Why can C++ deduce template arguments on the right side of an assignment operator from the left side?

Question

template <typename T>
void func(T&){
}

int main(){
    void (*p)(int&) = func;//or &func
    return 0;
}

I wonder why this code compiles (with g++). It seems the argument of template function is deduced from the type of p? Is this standard behavior?

Edit: I came up with a possible explanation. That assignment has signature:

void(*&)(int&)operator=(void(*)(int&));

So func is actually deduced from the input argument type of operator=, rather than from type of p directly. Is that correct?

Answer 1

Is this standard behavior?

Yes it is. Template argument deduction also happens when you take the address of a function template (such as you do when assigning to or initializing a function pointer). It's explicitly allowed in [temp.deduct.funcaddr]/1 :

Template arguments can be deduced from the type specified when taking the address of an overloaded function. The function template's function type and the specified type are used as the types of P and A, and the deduction is done as described in [temp.deduct.type].

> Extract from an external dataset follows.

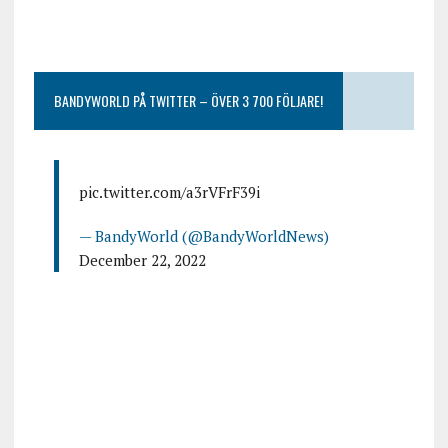
BANDYWORLD PÅ TWITTER – ÖVER 3 700 FÖLJARE!
pic.twitter.com/a3rVFrF39i
— BandyWorld (@BandyWorldNews)
December 22, 2022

The function pointer type provides the argument ( A in the above paragraph).

So func is actually deduced from the input argument type of operator=, rather than from type of p directly. Is that correct?

Not really. For one, it's not assignment, it's initialization that you are doing. And even if it was using an overloaded operator= function, you'd need deduction to initialize the argument for the assignment operator, which brings you back to square one.